Değişik bir soru daha, imza örneği önce alınırsa, sonucunu bekleyip mi ifadesi alınmalı, yoksa sonuç beklemeye gerek olmadan hemen ifadesine geçilebilinir mi? Askeri savcıdaki ifade yeter mi, ayrıca sivil savcıya da ifade vermeli mi? İmza incelemesinde, askeri savcının yapacağı bilirkişi incelemesi ile yetinilmeli mi, yoksa sivil savcı da ayrıca bir inceleme yaptırmalı mı!
Daha onlarca soruyu ardı ardına sıralayabiliriz..
Cevabımız da, konuya yaklaşımımızla paralel olarak, çok değişken olabilir.
İşi yokuşa sürmek istiyorsak, Dursun albayı veya onun üstündeki bazı kişileri korumak istiyorsak; bu sorulara vereceğimiz cevaplar başkadır!..
Maddi gerçeğin ortaya çıkarılmasını, bu arada tüm suçluların ortaya çıkarılmasını istiyorsak, vereceğimiz cevap başkadır!.
Birisinde işi ağırdan almak gerekir.
Diğerinde, birkaç işi aynı anda, bazen tekraren yapmak gerekir.
İşi savsaklamak mı istiyorsunuz.. “Önce ifade alınmalı” dersiniz. Bir gün geçtikten sonra, “Ama askeri savcıda ifade verdi ya. Sivil savcı bir daha mı ifade alacak” dersiniz..
Veya şöyle de yapabilirsiniz, “Önce imza incelemesi yapılmalı.. İfadeyi daha sonra alabiliriz.” Ertesi günü olur, “İmza örnekleri alındı ama, ifadeyi şimdi değil, bilirkişi incelemesi tamamlandıktan sonra alalım” dersiniz..

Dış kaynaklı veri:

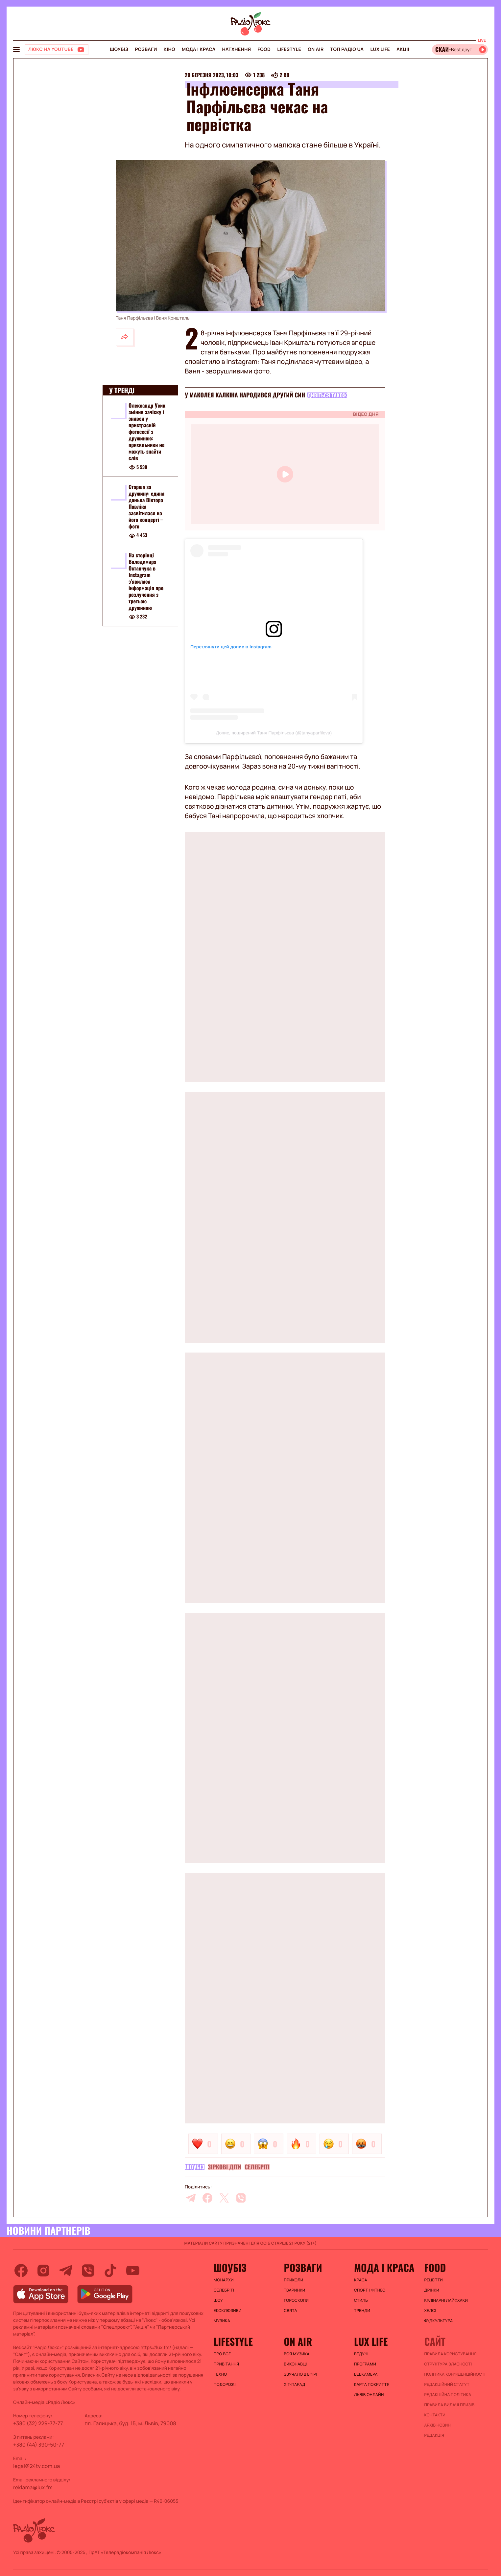 The width and height of the screenshot is (501, 2576). Describe the element at coordinates (199, 49) in the screenshot. I see `Мода і краса` at that location.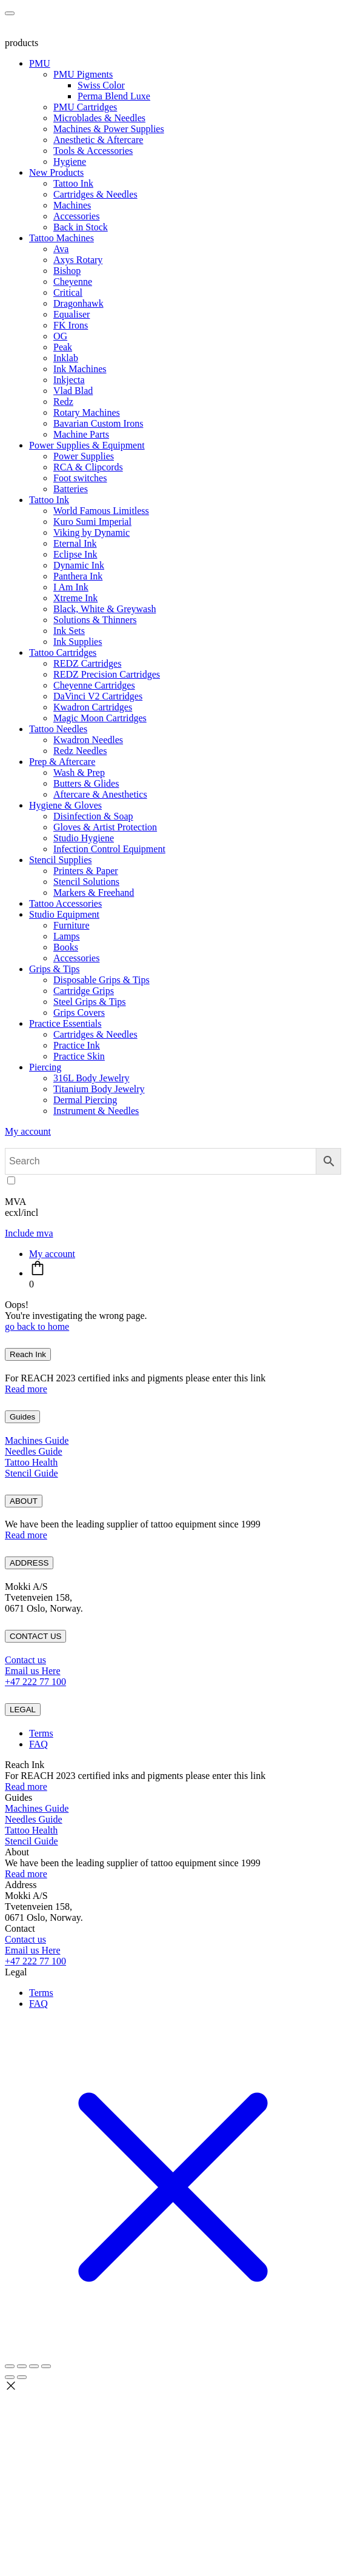  What do you see at coordinates (22, 2377) in the screenshot?
I see `[Next (arrow right)]` at bounding box center [22, 2377].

Böylece, uzatıp götürürsünüz işi..
Gerçeklerin ortaya çıkmasını istiyorsanız, “Ne daveti imiş? Tatile mi gidiyoruz ki, davette bulunalım? Yaz hakimliğe yakalama talebi içeren dilekçeyi.. Al hakim kararını. Ankara Savcılığı’na faksla talimatı. Al Dursun albayı gözaltına, getir uçakla İstanbul’a..Tamamdır iş!

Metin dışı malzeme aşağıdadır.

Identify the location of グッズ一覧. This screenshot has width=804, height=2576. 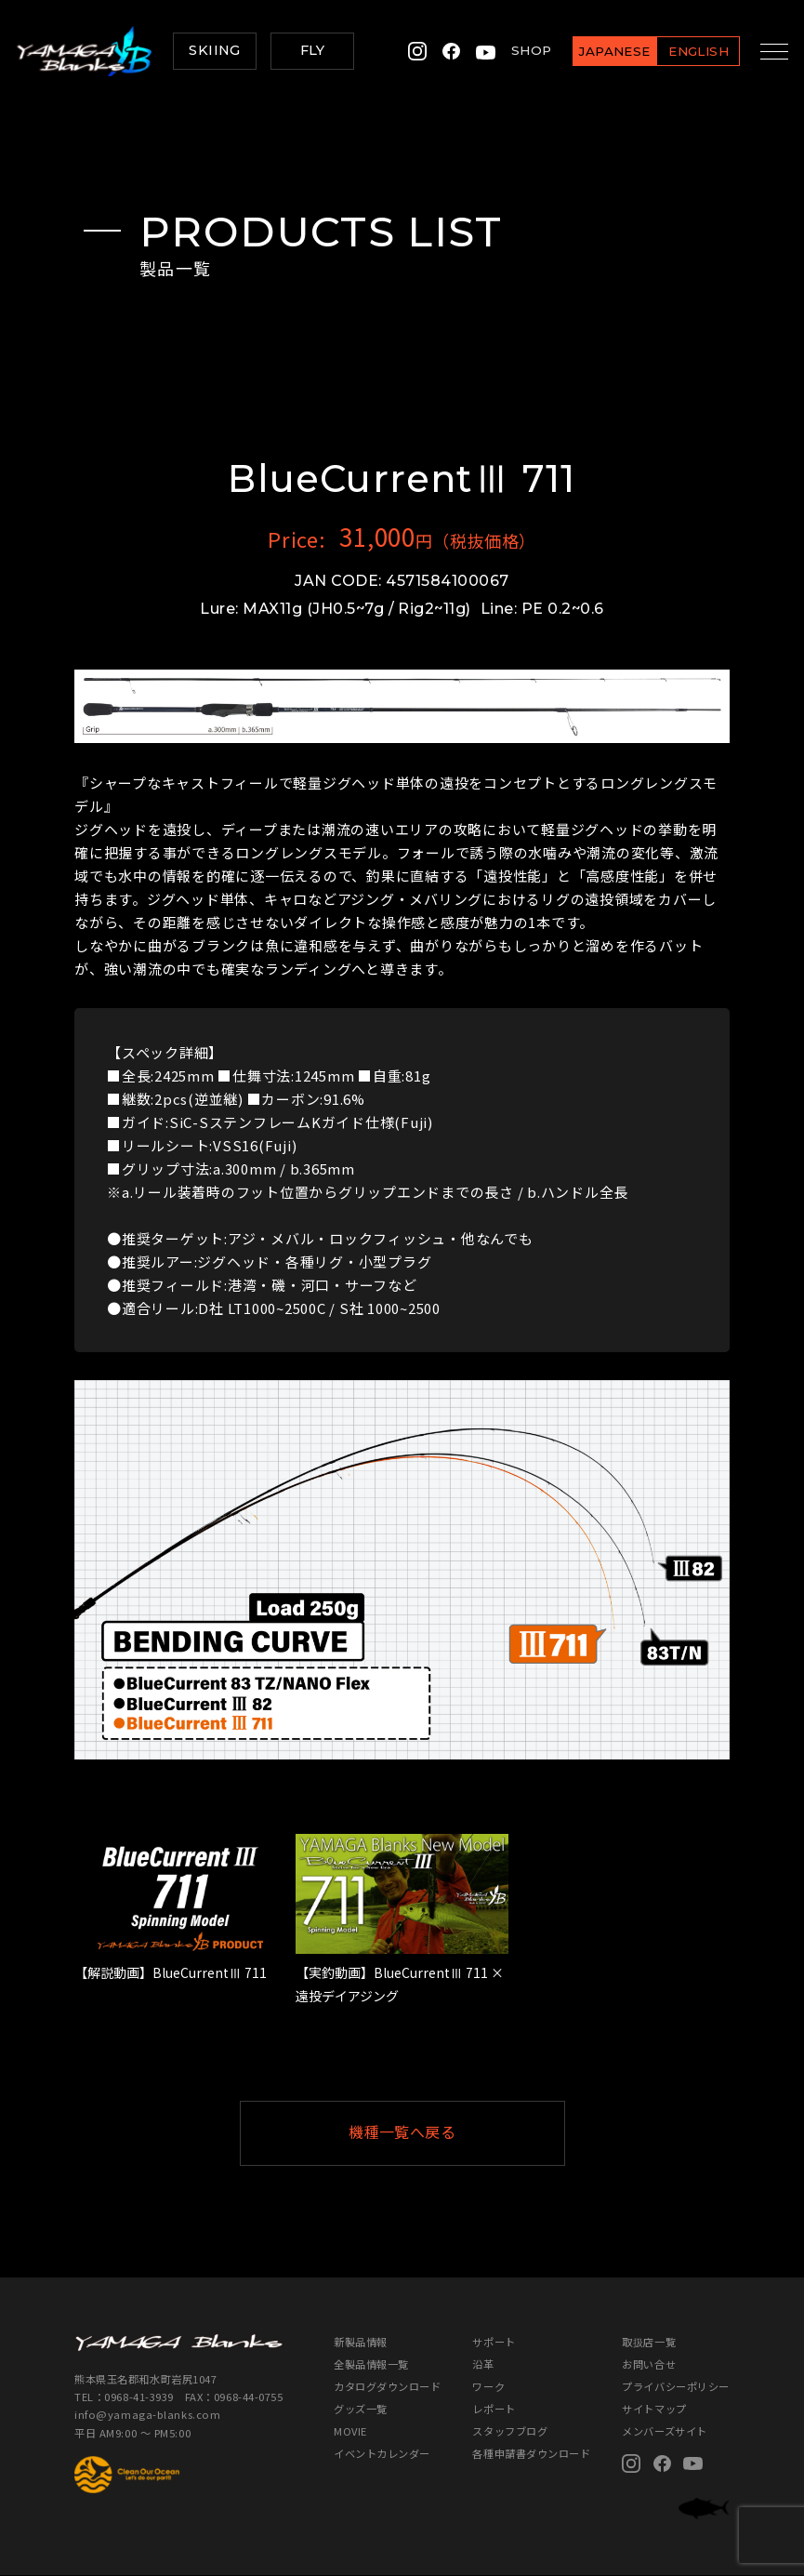
(361, 2408).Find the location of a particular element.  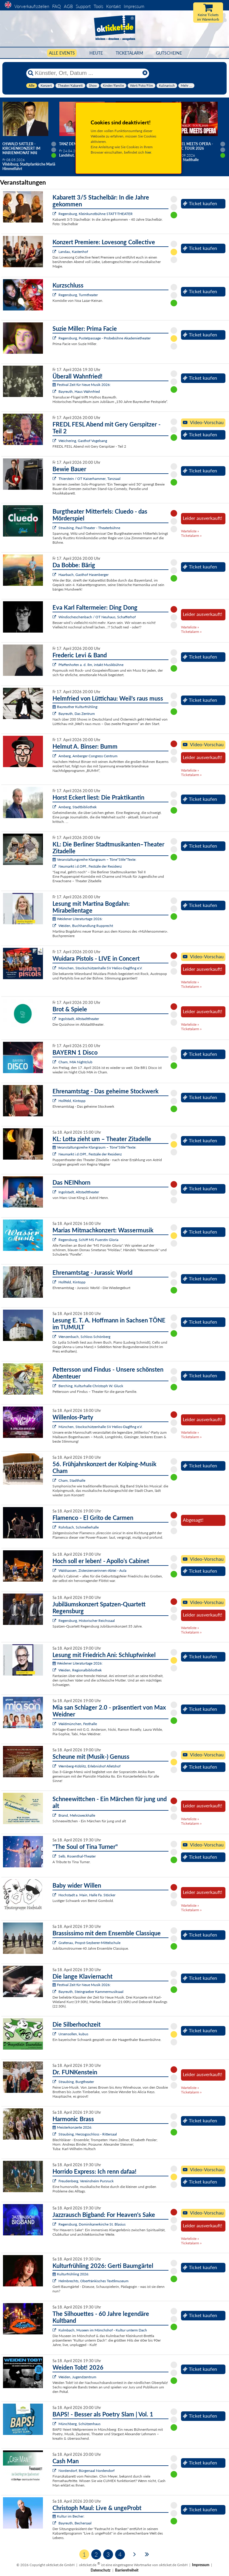

Regensburg, Turmtheater is located at coordinates (78, 295).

Bunların tümü 3 saatlik iş!
3 saatlik işi, 12 gündür yapamıyoruz!
Birileri diyormuş ki, “Sabahın 5’inde eve gidilip, arama mı olur? Ne yani kaçıyor mu bu insanlar!”
Yok kaçmıyorlar!
İşte görüyoruz, skandal belge gazetelerde yayınlanıp kamuoyuna mal olalı 7 gün, savcının eline geçeli de 12 gün oldu, daha Dursun albayın ifadesi bile alınamadı!

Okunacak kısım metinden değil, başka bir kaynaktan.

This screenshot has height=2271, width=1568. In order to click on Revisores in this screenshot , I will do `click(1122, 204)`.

Oysa, Serdar Öztürk tutuklanalı, dolayısı ile skandal belgenin savcının eline geçme tarihi, en geç 7 Haziran..
Bugün 19 Haziran’dayız..
Aradan geçmiş 12 gün.. Hâlâ “Dursun albay askere ifade vedi.. Yok vermedi. Askeri savcıya değil komutana verdi” oyalanmaları ile vakit dolduruyoruz...
Yapılması gereken üç saatte ilgili kişinin polisin kontrolüne geçmesi, 2 gün içinde de savcıya ifadesini verdirip, hakim önüne çıkarılması..
Ama biz şimdi 12 gün geçmiş, hâlâ ne yapacağımızı bile bilmiyoruz!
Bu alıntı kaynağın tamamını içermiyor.